* Task objective *
Repeat every entry word for word; omit all pictures.

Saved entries
====================

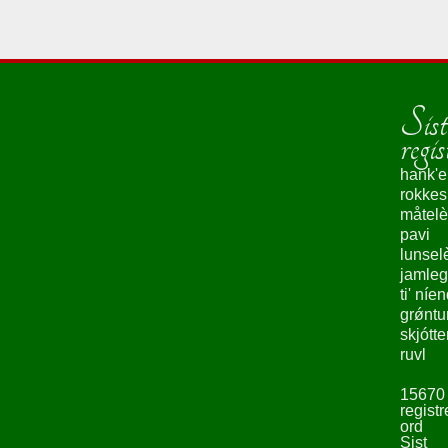
Sist
regis
hank'e
rokke
måtelè
pavi
lunsel
jamleg
ti' níe
grǿntu
skjótte
ruvl
15670
registr
ord
Sist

====================

* Solution to this problem *
Sist
regis
hank'e
rokke
måtelè
pavi
lunsel
jamleg
ti' níe
grǿntu
skjótte
ruvl
15670
registr
ord
Sist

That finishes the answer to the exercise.